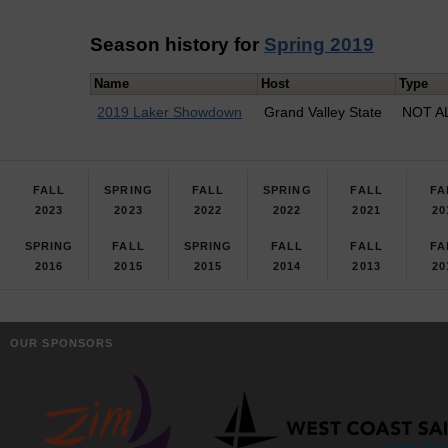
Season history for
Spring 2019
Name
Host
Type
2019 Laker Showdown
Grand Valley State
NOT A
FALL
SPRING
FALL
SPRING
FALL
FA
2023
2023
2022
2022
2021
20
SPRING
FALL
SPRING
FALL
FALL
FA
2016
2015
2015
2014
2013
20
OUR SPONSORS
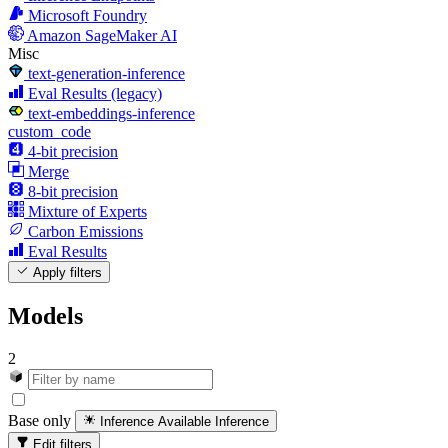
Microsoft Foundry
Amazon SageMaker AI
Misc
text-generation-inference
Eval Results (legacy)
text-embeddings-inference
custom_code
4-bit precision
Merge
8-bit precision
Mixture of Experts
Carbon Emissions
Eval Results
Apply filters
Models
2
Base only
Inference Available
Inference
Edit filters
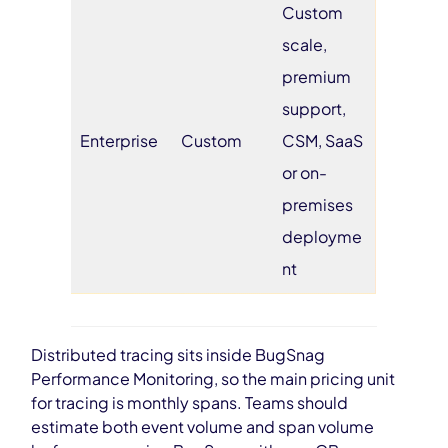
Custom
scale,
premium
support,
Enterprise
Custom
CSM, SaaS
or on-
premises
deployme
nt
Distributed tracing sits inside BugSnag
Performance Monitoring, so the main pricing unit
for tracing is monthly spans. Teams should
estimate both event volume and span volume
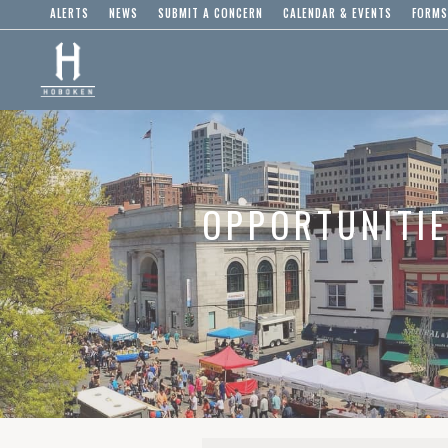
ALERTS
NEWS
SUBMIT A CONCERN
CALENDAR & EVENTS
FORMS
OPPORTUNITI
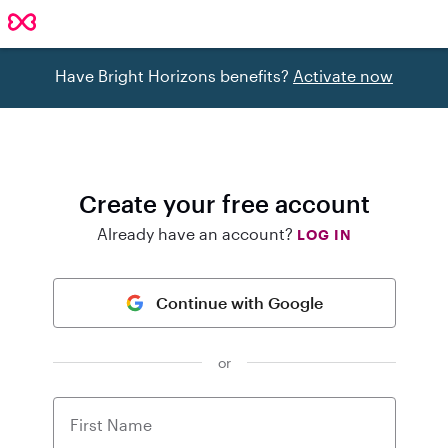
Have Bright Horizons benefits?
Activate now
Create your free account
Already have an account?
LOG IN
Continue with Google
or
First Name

*Assignment*
Copy all entries exactly; skip pictures.

*Written solution*
Season history for
Spring 2019
Name
Host
Type
2019 Laker Showdown
Grand Valley State
NOT A
FALL
SPRING
FALL
SPRING
FALL
FA
2023
2023
2022
2022
2021
20
SPRING
FALL
SPRING
FALL
FALL
FA
2016
2015
2015
2014
2013
20
OUR SPONSORS
Microsoft Foundry
Amazon SageMaker AI
Misc
text-generation-inference
Eval Results (legacy)
text-embeddings-inference
custom_code
4-bit precision
Merge
8-bit precision
Mixture of Experts
Carbon Emissions
Eval Results
Apply filters
Models
2
Base only
Inference Available
Inference
Edit filters
Custom
scale,
premium
support,
Enterprise
Custom
CSM, SaaS
or on-
premises
deployme
nt
Distributed tracing sits inside BugSnag
Performance Monitoring, so the main pricing unit
for tracing is monthly spans. Teams should
estimate both event volume and span volume
ALERTS
NEWS
SUBMIT A CONCERN
CALENDAR & EVENTS
FORMS
OPPORTUNITI
Have Bright Horizons benefits?
Activate now
Create your free account
Already have an account?
LOG IN
Continue with Google
or
First Name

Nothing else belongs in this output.